Defensibility Index methodology

How the ArrowISE Defensibility Index is computed from arrangement state and physician status. Plain-English equivalent of the computeDefensibilityIndex function.

v1.0 · reviewed 2026-05-06

Why we don’t ask an LLM to interpret Stark Law

The Defensibility Index is computed by a deterministic rule engine. Given the same arrangement inputs evaluated against the same regulatory rules, the engine produces the same score with the same audit trail every time. This is the architectural choice that defines what the rest of this methodology rests on, and it deserves to be stated explicitly rather than buried in implementation notes.

The architectural choice

There are two general patterns available for compliance software in 2026. The first is large language model (LLM) document analysis: upload an agreement, ask the model to assess it against Stark Law or AKS criteria, receive a generated answer with citations and a confidence score. The second is deterministic rule engine validation: encode the regulatory elements as structured rules, validate arrangement data against each element, produce a pass / fail / indeterminate result for every element with a reproducible audit trail.

ArrowISE chose the second pattern.
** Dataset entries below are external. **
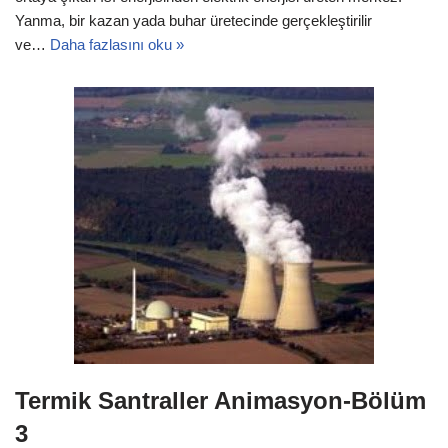
Yanma, bir kazan yada buhar üretecinde gerçekleştirilir
ve…
Daha fazlasını oku »
Termik Santraller Animasyon-Bölüm
3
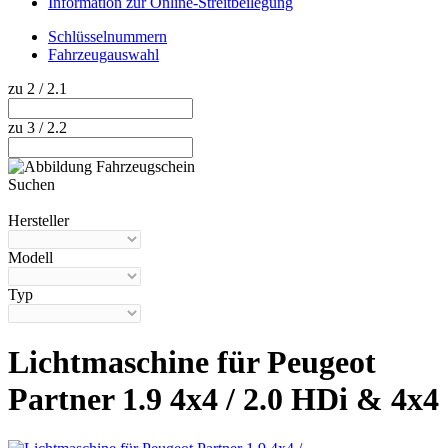
Information zur Online-Streitbeilegung
Schlüsselnummern
Fahrzeugauswahl
zu 2 / 2.1
zu 3 / 2.2
Suchen
Hilfe anzeigen
Hersteller
Modell
Typ
Lichtmaschine für Peugeot
Partner 1.9 4x4 / 2.0 HDi & 4x4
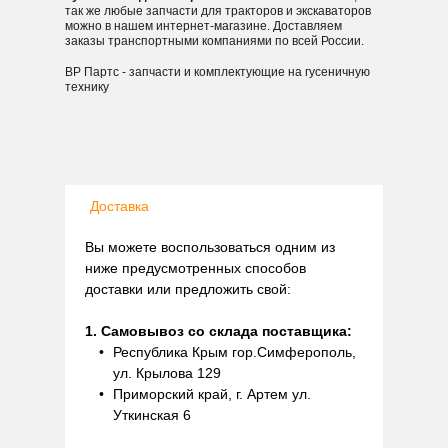
так же любые запчасти для тракторов и экскаваторов
можно в нашем интернет-магазине. Доставляем
заказы транспортными компаниями по всей России.
ВР Партс - запчасти и комплектующие на гусеничную
технику
Доставка
Вы можете воспользоваться одним из
ниже предусмотренных способов
доставки или предложить свой:
1. Самовывоз со склада поставщика:
Республика Крым гор.Симферополь,
ул. Крылова 129
Приморский край, г. Артем ул.
Уткинская 6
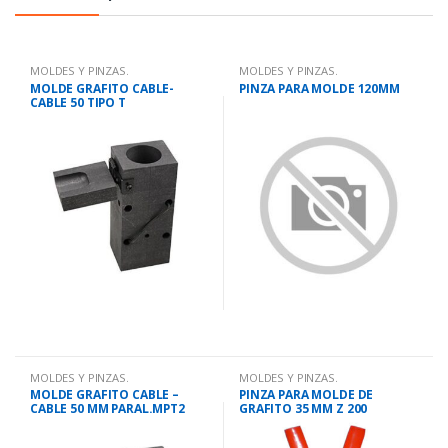
MOLDES Y PINZAS.
MOLDES Y PINZAS.
MOLDE GRAFITO CABLE-
PINZA PARA MOLDE 120MM
CABLE 50 TIPO T
MOLDES Y PINZAS.
MOLDES Y PINZAS.
MOLDE GRAFITO CABLE –
PINZA PARA MOLDE DE
CABLE 50 MM PARAL.MPT2
GRAFITO 35 MM Z 200
5050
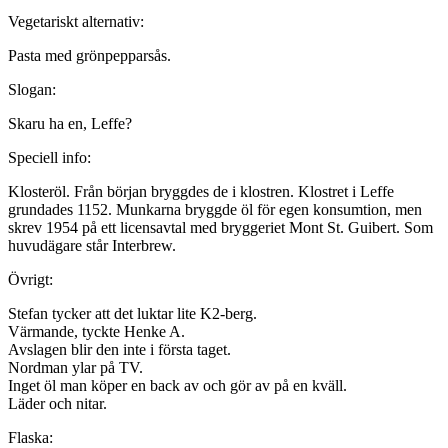
Vegetariskt alternativ:
Pasta med grönpepparsås.
Slogan:
Skaru ha en, Leffe?
Speciell info:
Klosteröl. Från början bryggdes de i klostren. Klostret i Leffe
grundades 1152. Munkarna bryggde öl för egen konsumtion, men
skrev 1954 på ett licensavtal med bryggeriet Mont St. Guibert. Som
huvudägare står Interbrew.
Övrigt:
Stefan tycker att det luktar lite K2-berg.
Värmande, tyckte Henke A.
Avslagen blir den inte i första taget.
Nordman ylar på TV.
Inget öl man köper en back av och gör av på en kväll.
Läder och nitar.
Flaska:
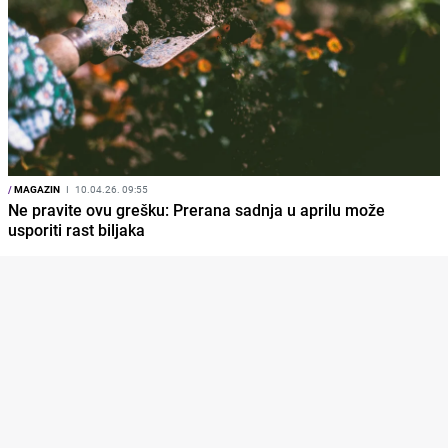
/
MAGAZIN
I
10.04.26. 09:55
Ne pravite ovu grešku: Prerana sadnja u aprilu može
usporiti rast biljaka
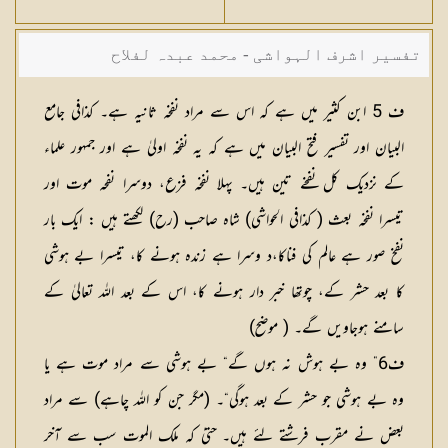
تفسیر اشرف الہواشی - محمد عبدہ لفلاح
ف 5 ابن کثیر میں ہے کہ اس سے مراد نفخہ ثانیہ ہے۔ کذافی جامع
البیان اور تفسیر فتح البیان میں ہے کہ یہ نفخہ اولیٰ ہے اور جمہور علماء
کے نزدیک کل نفخے تین ہیں۔ پہلا نفخہ فزع، دوسرا نفحہ موت اور
تیسرا نفخہ بعث ( کذافی الحواشی) شاہ صاحب (رح) لکھتے ہیں : ایک بار
نفخ صور ہے عالم کی فناکا،د وسرا ہے زندہ ہونے کا، تیسرا بے ہوشی
کا بعد حشر کے، چوتھا خبر دار ہونے کا، اس کے بعد اللہ تعالیٰ کے
سامنے ہوجاویں گے۔ ( موضح)
ف6” وہ بے ہوش نہ ہوں گے“ بے ہوشی سے مراد موت ہے یا
وہ بے ہوشی جو حشر کے بعد ہوگی“۔ (مگر جن کو اللہ چاہے) سے مراد
بعض نے مقرب فرشتے لئے ہیں۔ حتیٰ کہ ملک الموت سب سے آخر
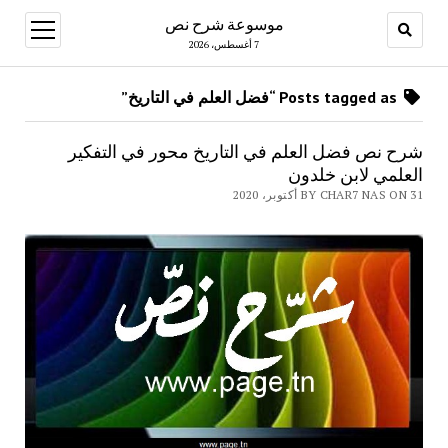
موسوعة شرح نص
open
menu
7 أغسطس، 2026
Posts tagged as “فضل العلم في التاريخ”
شرح نص فضل العلم في التاريخ محور في التفكير
العلمي لابن خلدون
BY CHAR7 NAS ON 31 أكتوبر، 2020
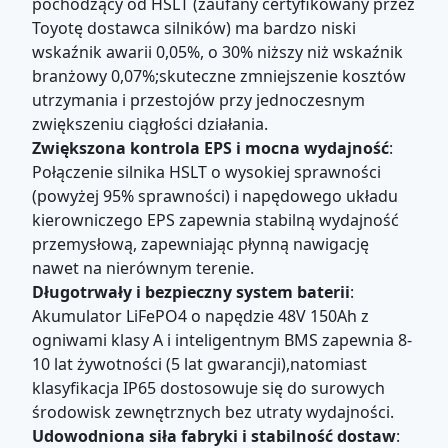
pochodzący od HSLT (zaufany certyfikowany przez
Akumul
Wsparcie
Toyotę dostawca silników) ma bardzo niski
Kolor
Akumulator
litowy
dostosowania
wskaźnik awarii 0,05%, o 30% niższy niż wskaźnik
48V15
branżowy 0,07%;skuteczne zmniejszenie kosztów
Silnik AC o
utrzymania i przestojów przy jednoczesnym
Silnik
Kontroler
HSLT
mocy 5 kW
zwiększeniu ciągłości działania.
Zwiększona kontrola EPS i mocna wydajność
:
Intelig
Połączenie silnika HSLT o wysokiej sprawności
Elektryczny
ładowa
(powyżej 95% sprawności) i napędowego układu
wózek
Rodzaj
Ładowarka
samoc
kierowniczego EPS zapewnia stabilną wydajność
golfowy dla 4
o wyso
przemysłową, zapewniając płynną nawigację
osób
częstot
nawet na nierównym terenie.
Długotrwały i bezpieczny system baterii
:
Akumulator LiFePO4 o napędzie 48V 150Ah z
ogniwami klasy A i inteligentnym BMS zapewnia 8-
10 lat żywotności (5 lat gwarancji),natomiast
klasyfikacja IP65 dostosowuje się do surowych
środowisk zewnętrznych bez utraty wydajności.
Udowodniona siła fabryki i stabilność dostaw
:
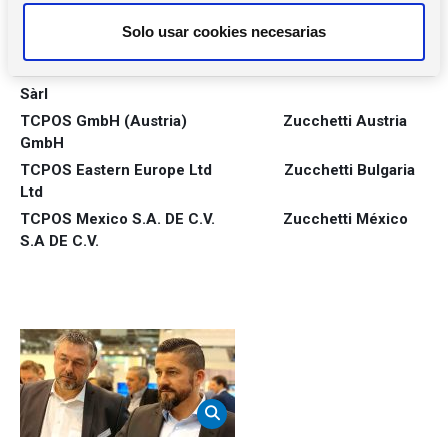
t
TCPOS GmbH (Germany)
Zucchetti Germany
Solo usar cookies necesarias
i
GmbH
m
TCPOS France Sàrl
Zucchetti France
i
Sàrl
e
TCPOS GmbH (Austria)
Zucchetti Austria
n
GmbH
t
TCPOS Eastern Europe Ltd
Zucchetti Bulgaria
o
Ltd
TCPOS Mexico S.A. DE C.V.
Zucchetti México
S.A DE C.V.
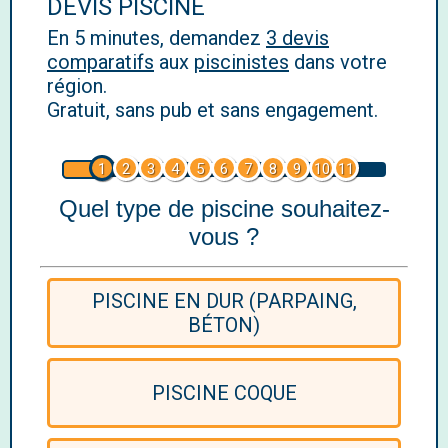
DEVIS PISCINE
En 5 minutes, demandez
3 devis
comparatifs
aux
piscinistes
dans votre
région.
Gratuit, sans pub et sans engagement.
1
2
3
4
5
6
7
8
9
10
11
Quel type de piscine souhaitez-
vous ?
PISCINE EN DUR (PARPAING,
BÉTON)
PISCINE COQUE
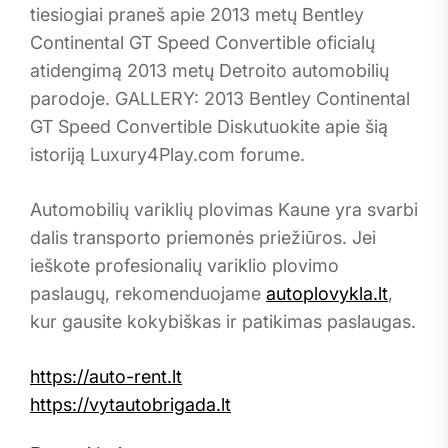
tiesiogiai praneš apie 2013 metų Bentley
Continental GT Speed Convertible oficialų
atidengimą 2013 metų Detroito automobilių
parodoje. GALLERY: 2013 Bentley Continental
GT Speed Convertible Diskutuokite apie šią
istoriją Luxury4Play.com forume.
Automobilių variklių plovimas Kaune yra svarbi
dalis transporto priemonės priežiūros. Jei
ieškote profesionalių variklio plovimo
paslaugų, rekomenduojame
autoplovykla.lt
,
kur gausite kokybiškas ir patikimas paslaugas.
https://auto-rent.lt
https://vytautobrigada.lt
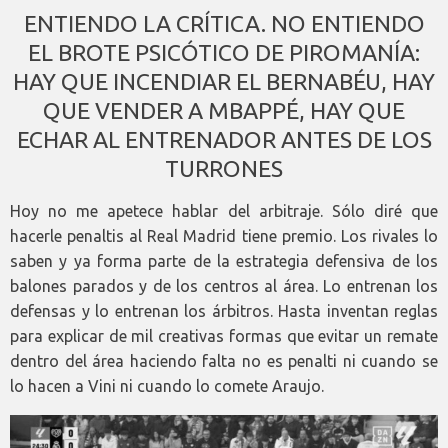
ENTIENDO LA CRÍTICA. NO ENTIENDO
EL BROTE PSICÓTICO DE PIROMANÍA:
HAY QUE INCENDIAR EL BERNABÉU, HAY
QUE VENDER A MBAPPÉ, HAY QUE
ECHAR AL ENTRENADOR ANTES DE LOS
TURRONES
Hoy no me apetece hablar del arbitraje. Sólo diré que
hacerle penaltis al Real Madrid tiene premio. Los rivales lo
saben y ya forma parte de la estrategia defensiva de los
balones parados y de los centros al área. Lo entrenan los
defensas y lo entrenan los árbitros. Hasta inventan reglas
para explicar de mil creativas formas que evitar un remate
dentro del área haciendo falta no es penalti ni cuando se
lo hacen a Vini ni cuando lo comete Araujo.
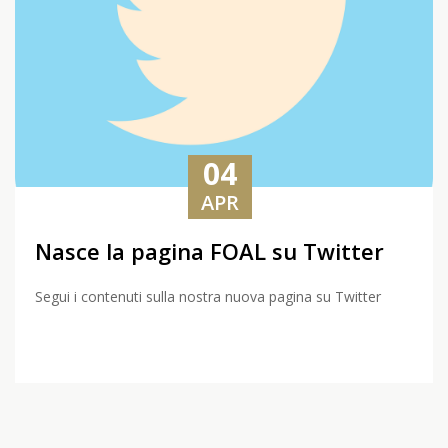
04
APR
Nasce la pagina FOAL su Twitter
Segui i contenuti sulla nostra nuova pagina su Twitter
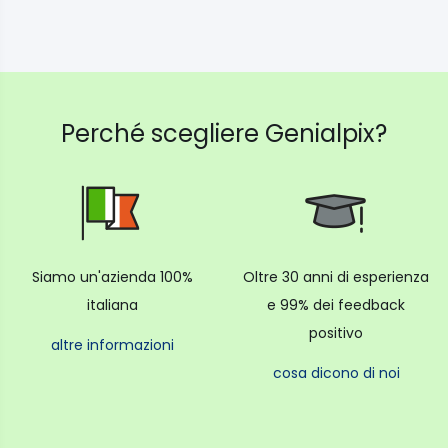
Perché scegliere Genialpix?
Siamo un'azienda 100%
Oltre 30 anni di esperienza
italiana
e 99% dei feedback
positivo
altre informazioni
cosa dicono di noi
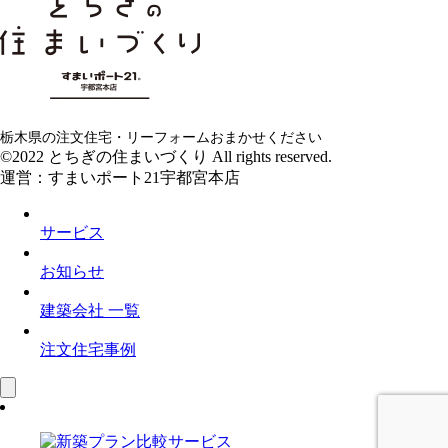
栃木県の注文住宅・リーフォームおまかせください
©2022 とちぎの住まいづくり All rights reserved.
運営：すまいポート21宇都宮本店
サービス
お知らせ
建築会社 一覧
注文住宅事例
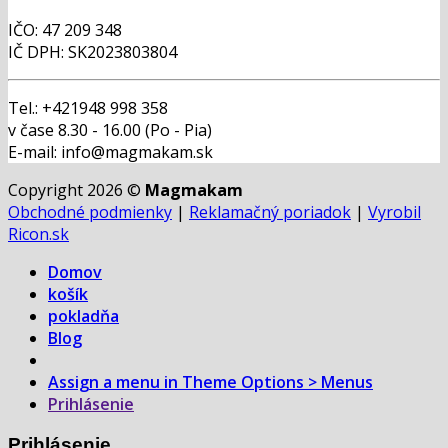
IČO: 47 209 348
IČ DPH: SK2023803804
Tel.: +421948 998 358
v čase 8.30 - 16.00 (Po - Pia)
E-mail: info@magmakam.sk
Copyright 2026 ©
Magmakam
Obchodné podmienky
|
Reklamačný poriadok
|
Vyrobil
Ricon.sk
Domov
košík
pokladňa
Blog
Assign a menu in Theme Options > Menus
Prihlásenie
Prihlásenie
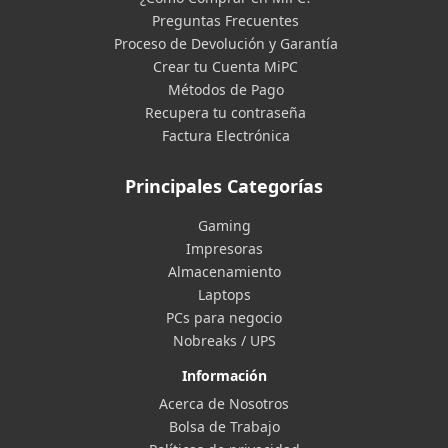
Preguntas Frecuentes
Proceso de Devolución y Garantía
Crear tu Cuenta MiPC
Métodos de Pago
Recupera tu contraseña
Factura Electrónica
Principales Categorías
Gaming
Impresoras
Almacenamiento
Laptops
PCs para negocio
Nobreaks / UPS
Información
Acerca de Nosotros
Bolsa de Trabajo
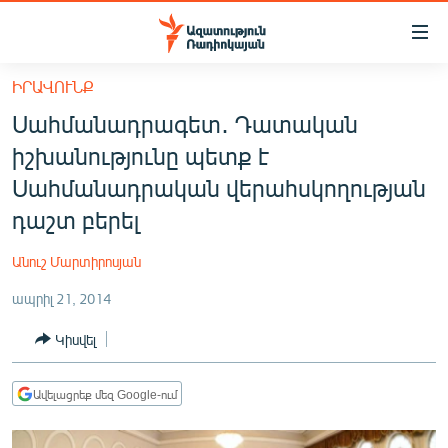
Մատչելիության
հղումներ
Անցնել
ԻՐԱՎՈՒՆՔ
հիմնական
ԱԶԱՏՈՒԹՅՈՒՆ TV
Սահմանադրագետ․ Դատական
բովանդակությանը
ՀԱՅԱՍՏԱՆ
Անցնել
իշխանությունը պետք է
հիմնական
ՔԱՂԱՔԱԿԱՆ
Սահմանադրական վերահսկողության
մենյուին
ԸՆՏՐՈՒԹՅՈՒՆՆԵՐ 2026
դաշտ բերել
Որոնում
ԻՐԱՎՈՒՆՔ
Անուշ Մարտիրոսյան
ՀԱՍԱՐԱԿՈՒԹՅՈՒՆ
ապրիլ 21, 2014
ՏՆՏԵՍՈՒԹՅՈՒՆ
Կիսվել
ՂԱՐԱԲԱՂ
ՊԱՏԵՐԱԶՄԻ 6 ՇԱԲԱԹՆԵՐԸ
Ավելացրեք մեզ Google-ում
ՏԱՐԱԾԱՇՐՋԱՆ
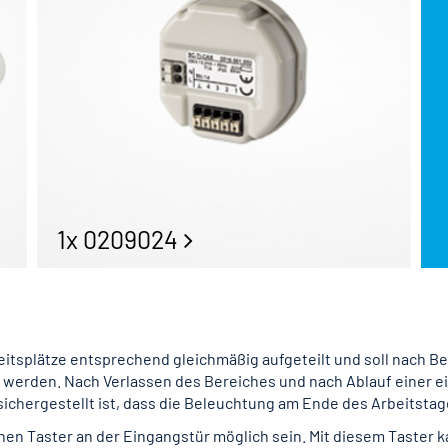
1x 0209024
eitsplätze entsprechend gleichmäßig aufgeteilt und soll nach B
 werden. Nach Verlassen des Bereiches und nach Ablauf einer ein
ichergestellt ist, dass die Beleuchtung am Ende des Arbeitstag
einen Taster an der Eingangstür möglich sein. Mit diesem Taster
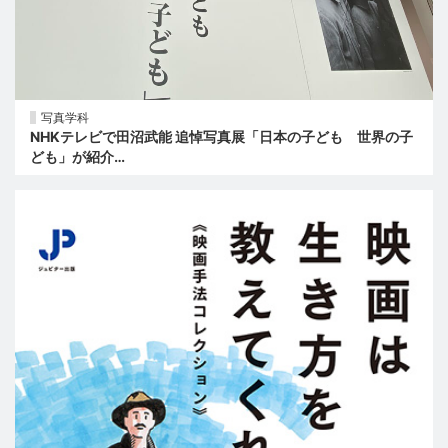
写真学科
NHKテレビで田沼武能 追悼写真展「日本の子ども 世界の子
ども」が紹介…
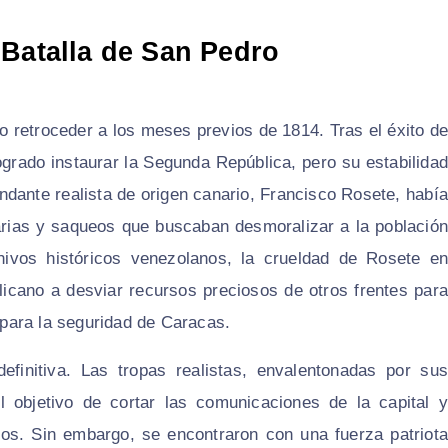
 Batalla de San Pedro
o retroceder a los meses previos de 1814. Tras el éxito de
grado instaurar la Segunda República, pero su estabilidad
ndante realista de origen canario, Francisco Rosete, había
arias y saqueos que buscaban desmoralizar a la población
hivos históricos venezolanos, la crueldad de Rosete en
icano a desviar recursos preciosos de otros frentes para
para la seguridad de Caracas.
finitiva. Las tropas realistas, envalentonadas por sus
l objetivo de cortar las comunicaciones de la capital y
nos. Sin embargo, se encontraron con una fuerza patriota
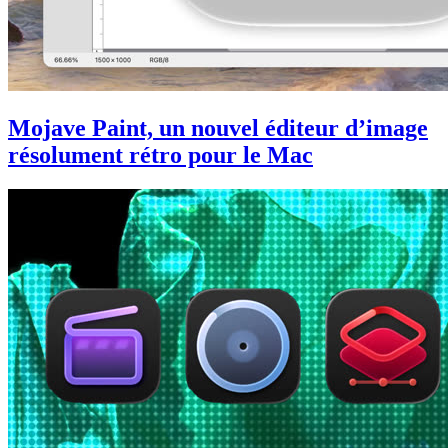
Mojave Paint, un nouvel éditeur d’image
résolument rétro pour le Mac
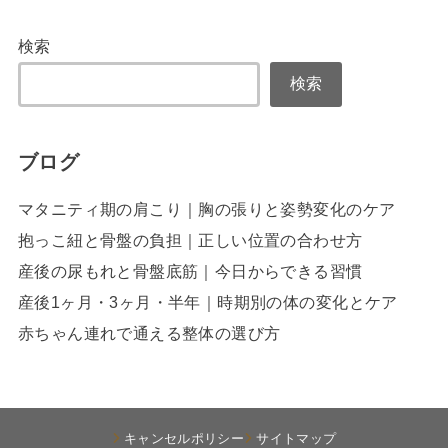
検索
検索
ブログ
マタニティ期の肩こり｜胸の張りと姿勢変化のケア
抱っこ紐と骨盤の負担｜正しい位置の合わせ方
産後の尿もれと骨盤底筋｜今日からできる習慣
産後1ヶ月・3ヶ月・半年｜時期別の体の変化とケア
赤ちゃん連れで通える整体の選び方
キャンセルポリシー
サイトマップ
The reasons are specific and they matter for the compliance officer staking personal professional liability on the documentation that survives DOJ or OIG review.

Where we use LLM technology (bounded scope)

ArrowISE uses LLM technology in exactly one place: extracting the relevant text fields from third-party FMV opinion PDFs at the point of upload. Compensation amount, opinion date, methodology summary, opining party, arrangement scope — these are well-defined fields with limited interpretation latitude, and an LLM is good at locating them inside a free-form PDF. The extracted values are then written into structured database fields where the rule engine evaluates them.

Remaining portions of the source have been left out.